• [Exercise prompt]
Below are some records; find each line that carries the word "Circular" and copy it.

• [Information provided]
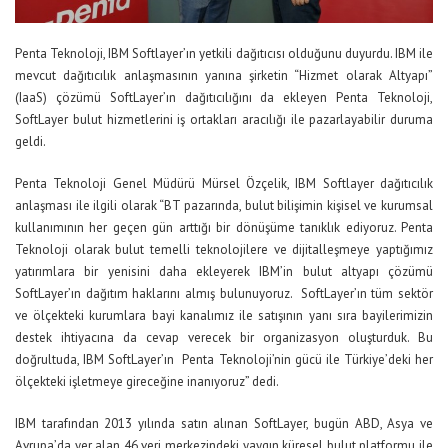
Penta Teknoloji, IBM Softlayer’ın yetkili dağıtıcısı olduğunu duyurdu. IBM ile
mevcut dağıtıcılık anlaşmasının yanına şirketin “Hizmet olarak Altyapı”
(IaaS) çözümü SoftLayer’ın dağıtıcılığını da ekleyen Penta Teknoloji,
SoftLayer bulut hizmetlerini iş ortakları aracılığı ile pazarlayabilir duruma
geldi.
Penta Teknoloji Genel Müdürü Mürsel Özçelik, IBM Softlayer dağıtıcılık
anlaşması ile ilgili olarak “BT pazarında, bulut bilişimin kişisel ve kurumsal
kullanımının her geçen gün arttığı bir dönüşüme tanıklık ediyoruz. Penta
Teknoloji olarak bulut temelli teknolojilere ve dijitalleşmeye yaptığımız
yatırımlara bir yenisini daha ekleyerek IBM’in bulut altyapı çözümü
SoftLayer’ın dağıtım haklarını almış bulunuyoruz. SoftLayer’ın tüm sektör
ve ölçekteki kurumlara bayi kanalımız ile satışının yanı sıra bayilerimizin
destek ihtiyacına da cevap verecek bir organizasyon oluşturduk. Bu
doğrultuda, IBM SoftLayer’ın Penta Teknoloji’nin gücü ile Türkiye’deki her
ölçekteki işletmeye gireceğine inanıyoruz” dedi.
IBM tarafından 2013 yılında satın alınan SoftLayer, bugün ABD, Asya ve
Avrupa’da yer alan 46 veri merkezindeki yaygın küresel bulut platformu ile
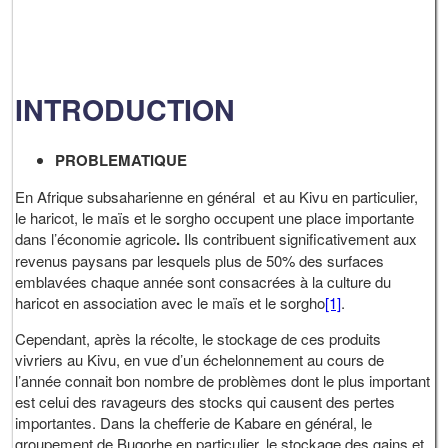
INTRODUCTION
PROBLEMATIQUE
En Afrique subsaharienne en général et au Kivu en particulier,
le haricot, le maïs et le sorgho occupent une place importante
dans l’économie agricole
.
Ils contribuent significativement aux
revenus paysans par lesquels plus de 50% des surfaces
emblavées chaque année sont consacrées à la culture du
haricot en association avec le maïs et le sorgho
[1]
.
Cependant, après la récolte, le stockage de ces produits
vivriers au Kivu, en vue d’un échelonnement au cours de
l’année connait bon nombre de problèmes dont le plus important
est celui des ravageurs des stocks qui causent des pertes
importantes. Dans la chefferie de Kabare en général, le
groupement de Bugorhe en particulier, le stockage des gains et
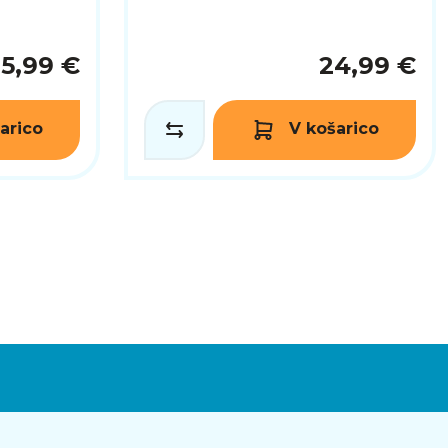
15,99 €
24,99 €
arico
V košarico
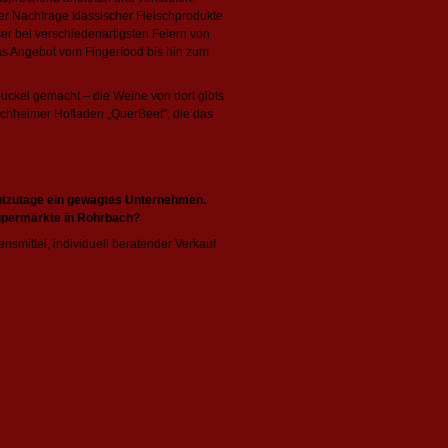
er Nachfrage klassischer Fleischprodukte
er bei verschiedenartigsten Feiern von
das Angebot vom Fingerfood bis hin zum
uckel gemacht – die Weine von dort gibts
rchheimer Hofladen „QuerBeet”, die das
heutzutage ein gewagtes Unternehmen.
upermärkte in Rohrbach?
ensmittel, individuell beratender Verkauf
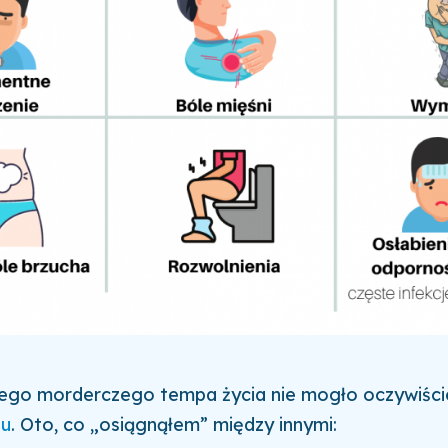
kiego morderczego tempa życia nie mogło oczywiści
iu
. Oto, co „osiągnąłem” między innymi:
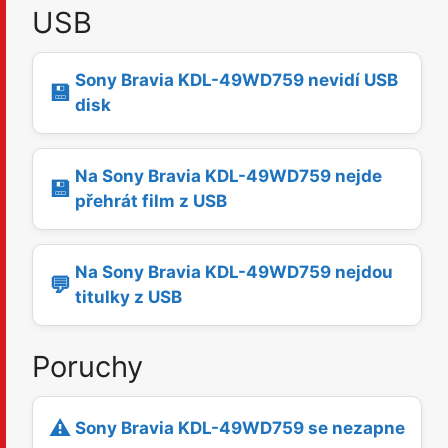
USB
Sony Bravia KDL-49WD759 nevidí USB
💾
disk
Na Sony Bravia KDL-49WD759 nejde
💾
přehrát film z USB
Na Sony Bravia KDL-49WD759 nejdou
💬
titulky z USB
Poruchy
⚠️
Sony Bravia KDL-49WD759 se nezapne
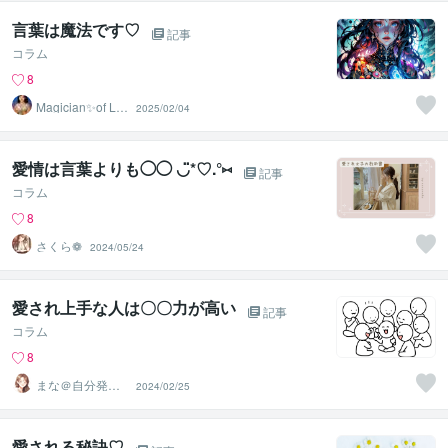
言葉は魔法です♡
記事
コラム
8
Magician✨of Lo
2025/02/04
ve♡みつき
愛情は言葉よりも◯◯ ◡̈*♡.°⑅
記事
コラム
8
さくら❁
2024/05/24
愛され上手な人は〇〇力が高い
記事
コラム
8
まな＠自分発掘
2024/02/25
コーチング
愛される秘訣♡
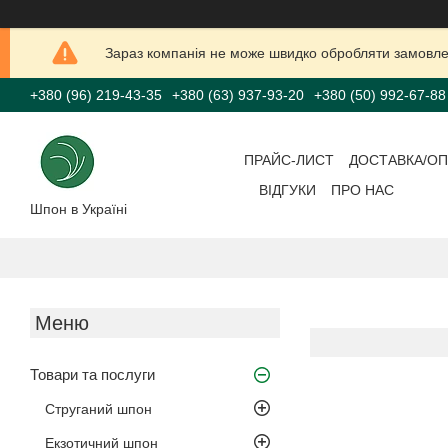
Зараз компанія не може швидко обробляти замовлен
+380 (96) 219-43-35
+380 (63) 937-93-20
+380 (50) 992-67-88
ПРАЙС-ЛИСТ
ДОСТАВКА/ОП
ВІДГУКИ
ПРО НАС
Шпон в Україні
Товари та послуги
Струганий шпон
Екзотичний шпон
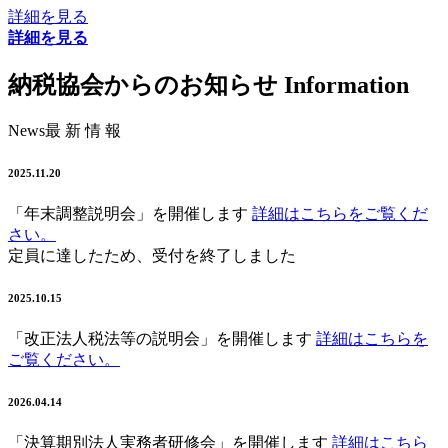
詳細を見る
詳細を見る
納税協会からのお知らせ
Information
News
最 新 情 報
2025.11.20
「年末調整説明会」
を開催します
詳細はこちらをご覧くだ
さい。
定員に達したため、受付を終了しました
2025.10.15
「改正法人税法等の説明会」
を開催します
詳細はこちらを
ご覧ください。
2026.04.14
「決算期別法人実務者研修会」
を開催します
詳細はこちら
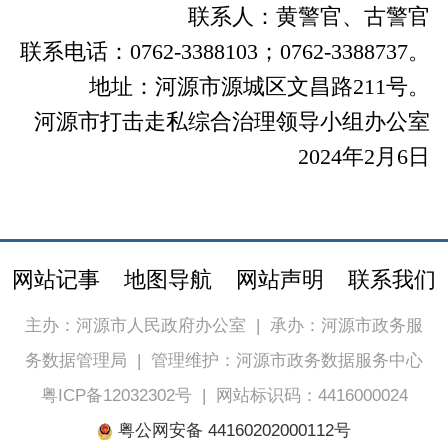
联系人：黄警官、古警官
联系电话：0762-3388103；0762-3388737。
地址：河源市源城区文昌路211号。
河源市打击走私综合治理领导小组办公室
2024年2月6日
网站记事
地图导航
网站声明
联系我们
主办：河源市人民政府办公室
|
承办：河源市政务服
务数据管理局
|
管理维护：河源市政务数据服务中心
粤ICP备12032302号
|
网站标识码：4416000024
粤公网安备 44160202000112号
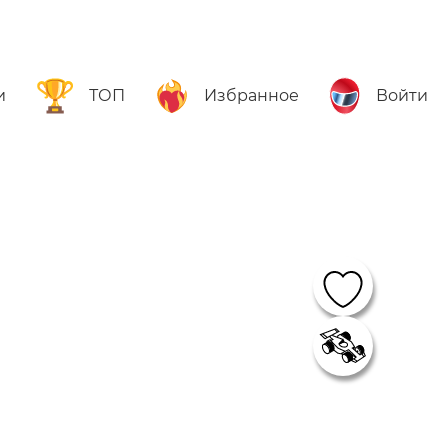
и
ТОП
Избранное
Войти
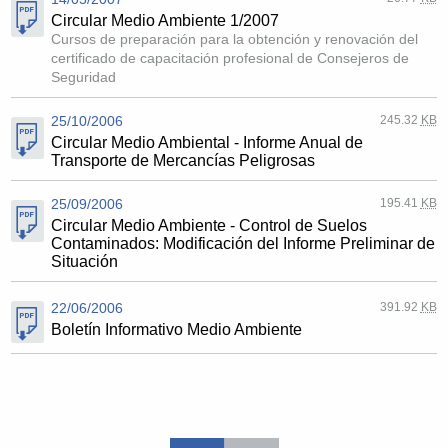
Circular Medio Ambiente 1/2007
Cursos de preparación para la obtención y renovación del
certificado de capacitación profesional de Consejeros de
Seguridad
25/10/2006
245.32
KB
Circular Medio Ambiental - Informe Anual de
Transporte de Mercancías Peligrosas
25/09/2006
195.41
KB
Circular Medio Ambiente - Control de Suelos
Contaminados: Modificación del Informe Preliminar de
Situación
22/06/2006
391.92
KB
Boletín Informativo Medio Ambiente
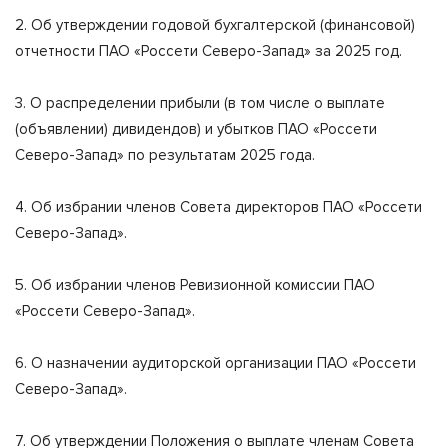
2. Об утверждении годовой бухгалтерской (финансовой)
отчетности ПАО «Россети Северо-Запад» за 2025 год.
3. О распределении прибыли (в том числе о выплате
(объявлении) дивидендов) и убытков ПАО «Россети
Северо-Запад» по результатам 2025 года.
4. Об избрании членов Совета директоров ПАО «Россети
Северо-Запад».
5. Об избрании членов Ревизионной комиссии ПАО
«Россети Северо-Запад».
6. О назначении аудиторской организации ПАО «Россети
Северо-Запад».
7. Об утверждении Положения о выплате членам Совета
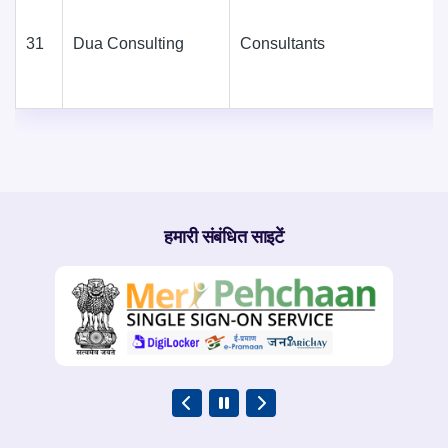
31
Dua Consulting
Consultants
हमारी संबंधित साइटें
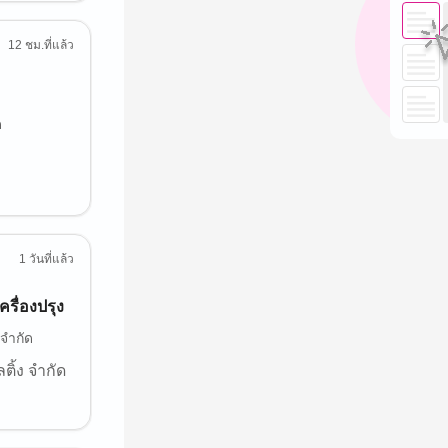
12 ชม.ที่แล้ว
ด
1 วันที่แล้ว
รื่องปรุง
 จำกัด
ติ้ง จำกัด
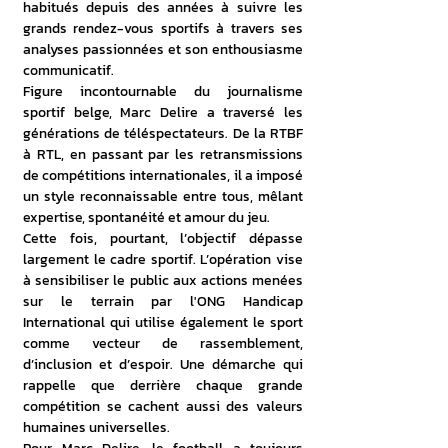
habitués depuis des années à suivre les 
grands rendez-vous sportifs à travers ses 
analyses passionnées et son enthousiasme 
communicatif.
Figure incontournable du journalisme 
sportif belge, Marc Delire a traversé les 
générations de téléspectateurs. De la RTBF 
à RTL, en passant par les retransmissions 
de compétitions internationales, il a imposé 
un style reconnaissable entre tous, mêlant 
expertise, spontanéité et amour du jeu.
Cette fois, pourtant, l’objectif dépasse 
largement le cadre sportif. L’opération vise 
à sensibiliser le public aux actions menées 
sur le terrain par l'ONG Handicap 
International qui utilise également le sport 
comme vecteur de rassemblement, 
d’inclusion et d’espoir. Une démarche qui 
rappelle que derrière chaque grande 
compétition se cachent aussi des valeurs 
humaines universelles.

• [Solution to the problem]
Circular Medio Ambiente 1/2007
Circular Medio Ambiental - Informe Anual de
Circular Medio Ambiente - Control de Suelos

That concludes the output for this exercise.